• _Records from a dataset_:
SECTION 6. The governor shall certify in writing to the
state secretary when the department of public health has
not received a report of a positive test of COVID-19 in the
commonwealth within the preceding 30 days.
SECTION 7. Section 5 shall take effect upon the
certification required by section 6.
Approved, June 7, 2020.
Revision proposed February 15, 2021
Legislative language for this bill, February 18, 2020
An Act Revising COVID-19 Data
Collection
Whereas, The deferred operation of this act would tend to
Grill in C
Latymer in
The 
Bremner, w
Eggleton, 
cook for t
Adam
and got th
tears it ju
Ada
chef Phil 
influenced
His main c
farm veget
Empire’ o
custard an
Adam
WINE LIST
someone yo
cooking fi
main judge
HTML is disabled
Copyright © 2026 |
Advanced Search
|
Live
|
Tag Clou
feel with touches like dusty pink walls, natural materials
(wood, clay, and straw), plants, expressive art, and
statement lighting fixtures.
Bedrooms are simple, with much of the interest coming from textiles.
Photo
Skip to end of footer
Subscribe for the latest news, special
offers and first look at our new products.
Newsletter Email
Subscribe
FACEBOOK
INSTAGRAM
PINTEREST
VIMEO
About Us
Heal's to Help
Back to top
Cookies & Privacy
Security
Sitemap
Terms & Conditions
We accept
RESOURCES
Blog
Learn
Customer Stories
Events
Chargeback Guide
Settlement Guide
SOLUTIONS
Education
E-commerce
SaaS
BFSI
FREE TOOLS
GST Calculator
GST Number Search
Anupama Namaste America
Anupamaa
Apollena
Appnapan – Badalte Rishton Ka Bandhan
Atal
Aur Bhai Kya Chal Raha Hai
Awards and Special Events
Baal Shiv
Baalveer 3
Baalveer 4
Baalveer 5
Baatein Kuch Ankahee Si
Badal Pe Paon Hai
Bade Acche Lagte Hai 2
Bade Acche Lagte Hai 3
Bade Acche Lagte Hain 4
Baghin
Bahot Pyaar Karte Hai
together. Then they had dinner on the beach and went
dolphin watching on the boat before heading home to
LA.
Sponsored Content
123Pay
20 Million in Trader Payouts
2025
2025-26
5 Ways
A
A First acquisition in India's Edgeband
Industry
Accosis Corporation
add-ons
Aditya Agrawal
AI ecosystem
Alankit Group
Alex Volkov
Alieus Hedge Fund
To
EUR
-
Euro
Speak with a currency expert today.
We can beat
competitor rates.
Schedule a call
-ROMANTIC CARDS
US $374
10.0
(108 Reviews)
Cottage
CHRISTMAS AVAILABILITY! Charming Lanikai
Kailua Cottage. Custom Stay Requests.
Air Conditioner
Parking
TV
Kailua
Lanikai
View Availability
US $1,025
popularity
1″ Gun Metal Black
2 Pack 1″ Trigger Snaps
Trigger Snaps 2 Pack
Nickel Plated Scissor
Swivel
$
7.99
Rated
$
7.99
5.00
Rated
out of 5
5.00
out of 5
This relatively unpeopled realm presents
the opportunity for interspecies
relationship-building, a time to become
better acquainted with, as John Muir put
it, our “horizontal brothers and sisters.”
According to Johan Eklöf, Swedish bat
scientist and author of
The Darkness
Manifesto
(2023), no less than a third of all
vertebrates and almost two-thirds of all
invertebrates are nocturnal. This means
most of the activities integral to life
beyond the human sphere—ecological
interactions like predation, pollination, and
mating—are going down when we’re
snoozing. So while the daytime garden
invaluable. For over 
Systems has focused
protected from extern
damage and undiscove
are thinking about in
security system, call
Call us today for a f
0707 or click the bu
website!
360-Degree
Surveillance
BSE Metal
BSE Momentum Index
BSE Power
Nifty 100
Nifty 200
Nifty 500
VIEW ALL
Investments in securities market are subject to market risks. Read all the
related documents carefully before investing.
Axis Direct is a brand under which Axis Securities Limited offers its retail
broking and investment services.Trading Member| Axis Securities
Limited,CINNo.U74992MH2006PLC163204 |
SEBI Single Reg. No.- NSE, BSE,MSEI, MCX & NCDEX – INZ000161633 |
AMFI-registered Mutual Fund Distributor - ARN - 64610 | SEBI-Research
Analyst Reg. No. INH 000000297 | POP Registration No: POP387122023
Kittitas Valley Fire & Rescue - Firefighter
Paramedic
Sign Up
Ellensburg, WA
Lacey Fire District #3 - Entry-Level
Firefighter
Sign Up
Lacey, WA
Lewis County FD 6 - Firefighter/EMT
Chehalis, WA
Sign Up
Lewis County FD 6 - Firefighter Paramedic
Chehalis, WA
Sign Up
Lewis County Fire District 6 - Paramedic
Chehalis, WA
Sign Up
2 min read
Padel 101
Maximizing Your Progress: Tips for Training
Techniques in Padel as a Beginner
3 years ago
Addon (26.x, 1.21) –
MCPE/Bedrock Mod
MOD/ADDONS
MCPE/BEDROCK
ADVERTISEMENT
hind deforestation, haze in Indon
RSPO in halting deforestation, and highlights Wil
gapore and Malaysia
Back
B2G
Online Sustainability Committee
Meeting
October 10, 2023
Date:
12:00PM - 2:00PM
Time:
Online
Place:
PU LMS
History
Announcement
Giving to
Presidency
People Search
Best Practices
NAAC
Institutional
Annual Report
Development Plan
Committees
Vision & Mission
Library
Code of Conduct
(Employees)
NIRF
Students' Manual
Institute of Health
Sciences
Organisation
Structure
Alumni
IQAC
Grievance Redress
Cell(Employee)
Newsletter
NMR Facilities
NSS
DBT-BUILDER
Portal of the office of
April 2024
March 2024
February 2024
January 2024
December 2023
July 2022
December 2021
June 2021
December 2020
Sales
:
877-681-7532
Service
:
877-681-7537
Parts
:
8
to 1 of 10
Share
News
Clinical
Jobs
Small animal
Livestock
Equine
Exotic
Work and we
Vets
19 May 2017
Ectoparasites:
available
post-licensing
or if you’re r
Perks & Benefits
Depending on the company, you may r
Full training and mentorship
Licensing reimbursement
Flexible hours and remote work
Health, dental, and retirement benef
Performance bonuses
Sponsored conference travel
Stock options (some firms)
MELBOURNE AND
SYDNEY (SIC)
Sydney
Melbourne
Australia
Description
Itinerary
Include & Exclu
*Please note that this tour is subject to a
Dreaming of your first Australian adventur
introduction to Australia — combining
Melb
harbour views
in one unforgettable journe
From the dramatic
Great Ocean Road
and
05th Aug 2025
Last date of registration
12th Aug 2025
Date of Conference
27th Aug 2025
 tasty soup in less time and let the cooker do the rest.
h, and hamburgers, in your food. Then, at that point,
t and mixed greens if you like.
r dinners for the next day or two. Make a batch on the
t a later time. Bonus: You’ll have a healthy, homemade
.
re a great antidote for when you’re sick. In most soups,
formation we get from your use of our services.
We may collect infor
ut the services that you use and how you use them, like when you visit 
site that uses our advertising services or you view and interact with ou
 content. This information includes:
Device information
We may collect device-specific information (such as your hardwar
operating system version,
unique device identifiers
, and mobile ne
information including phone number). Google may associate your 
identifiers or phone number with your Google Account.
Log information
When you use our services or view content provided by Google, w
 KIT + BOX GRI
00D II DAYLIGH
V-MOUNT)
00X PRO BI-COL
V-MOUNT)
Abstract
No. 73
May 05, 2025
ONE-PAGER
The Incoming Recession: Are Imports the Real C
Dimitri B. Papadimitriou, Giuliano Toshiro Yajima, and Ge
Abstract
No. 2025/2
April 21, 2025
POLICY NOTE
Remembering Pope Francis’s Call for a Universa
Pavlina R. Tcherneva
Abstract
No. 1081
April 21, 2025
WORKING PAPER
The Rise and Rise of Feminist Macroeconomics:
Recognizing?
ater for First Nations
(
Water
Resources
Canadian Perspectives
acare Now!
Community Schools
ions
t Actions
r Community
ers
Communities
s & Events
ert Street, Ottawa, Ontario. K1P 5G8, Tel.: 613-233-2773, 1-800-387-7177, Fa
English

• _Your task_: Find every line in the records that has the word "Lewis". Copy those lines.

• _Answer section_:
Lewis County FD 6 - Firefighter/EMT
Lewis County FD 6 - Firefighter Paramedic
Lewis County Fire District 6 - Paramedic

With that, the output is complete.